松本幹一
松本 幹一(まつもと もとかず、嘉永3年9月11日(1850年10月16日)[1] - 大正4年(1915年)2月27日)は、江戸時代末期から明治時代における、出版人・国文学者・漢学者。
生涯
編集父は新蔵、母は大高氏。大坂齋藤町の町会所である信濃屋に生まれる。安政3年(1856年)に儒者の内村鱸香の門人となる。慶応2年(1866年)に父・新蔵が亡くなり、17歳で家を継ぐ。同年、長崎奉行支配組頭・吉岡艮太夫が公務のために信濃屋に滞留の折、幹一の侍らしい態度を気に入り、西洋の近状や日本の急務を説く。幹一は話に感じて吉岡に頼みその用人となる。
明治元年(1868年)、大阪裁判所に出仕し行政を司る。明治3年(1870年)に東京へ出て、別手組に入りイギリス公使館に勤務する。当時公使館の書記アーネスト・サトウのために皇典を講じていた市川清流について、古典・考証の学を修める。師の言葉に従い、西洋の辞書に倣って国語辞書を編纂するために言語学の研鑽に励み、明治8年(1875年)には京都に語源の調査に赴くが辞書編纂の事業は廃止のやむなきに到る。

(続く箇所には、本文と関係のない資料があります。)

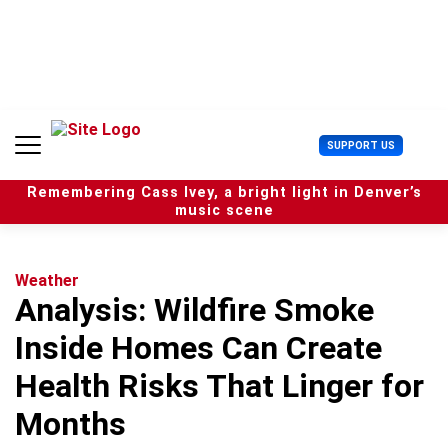
S
k
i
p
t
o
c
U
SUPPORT US
o
s
n
e
t
Remembering Cass Ivey, a bright light in Denver’s
r
e
music scene
M
n
e
t
n
u
Weather
Analysis: Wildfire Smoke
Inside Homes Can Create
Health Risks That Linger for
Months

明治9年(1876年)10月、司法省出仕として福山裁判所に赴任。その後、函館裁判所に転任。明治10年(1877年)10月、職を辞して東京に戻り、山田敬三が創立した啓蒙社に入り、活版印刷の事業に従う。明治11年(1878年)に竹中邦香が国文社に参加をして、字母を造ることを企て、偽字や俗字を排し全てが正字による「国文社活版」の名声が広がる一助となった。この時期、旧友である木村騰が大阪に新聞社を経営するという志に賛同し、その父・木村平八を説得して出資させ、活字印刷機や職工を揃え、明治12年(1879年)1月に、大阪朝日新聞の第1号を発刊した。この号の題字に米芾の法帖の文字と蘆葉の地紋を選んだのは幹一であったという。明治13年(1880年)に国文社の監工課長となり、第2回内国勧業博覧会を開き、そこにフート印刷機1台を出品し、活版印刷の現況を示す。明治16年(1883年)春に新しく朝日新聞の経営者となった村山龍平からステレオタイプ(紙型鉛版)製造について相談され、9月に大阪朝日新聞に入社し印刷課取締となる。
明治17年(1884年)12月、朝鮮の甲申政変について公使に同行し漢城で取材したのが、記者生活の始まりである。明治19年(1886年)、宮内省が全国の宝物を調査するのに合わせ、社命を受けて委員に随行し、奈良・高野山の宝蔵の開帳に立ち会った。それから日本美術の研究に目覚め、明治23年(1890年)に美術雑誌『国華』の刊行に尽力し、大阪に晩翠堂を創立して雑誌販売にあたった。後年、大日本美術協会の特別会員に挙げられたのはその功績による。
明治29年(1896年)、木村騰が起こした木村合資会社(煙草会社)に入社し、明治33年(1900年)に東京へ移住する。この頃から美術工芸品の蒐集に努める。大正2年(1913年)より肺病を患い、その2年後に永眠、池上の長栄寺に葬られた。享年66。
人物
編集もと国学・漢学の延長線として始めた古器物・美術品の鑑定によって一家をなすところとなる。その趣味は音楽に及び、地唄(上方唄)・繁太夫節・一中節・河東節を習得した。武道にも心がけ、座角力では自ら天下無敵を称する腕前となる。
伊庭想太郎が代議士の星亨を刺殺したときには「天下なお此の如き義士あり、以て意を強うするに足る」と言い、乃木希典が明治天皇に殉ずるとその肖像を欄間に掲げて朝夕とこれに跪拝し、月命日には麦飯と蔬菜で祀り死ぬまでやめなかった。
その死後にまとめられた備忘録が『とはずがたり』として公刊された。この本について森銑三は、「内容が豊かで、趣味に富むこと」を特徴として挙げ、矢野龍渓の『出鱈目の記』に劣らない、と評する。
脚注
編集- ^ 松本幹一『とはずがたり』(泰山房、1917年)p.344
参考
編集- 須藤光暉(南翠)・校訂『とはずがたり』
- 森銑三『落葉籠』(中公文庫) → ただし、「松本幹一」とあるべきはずが、「松本乾一」と表記されている。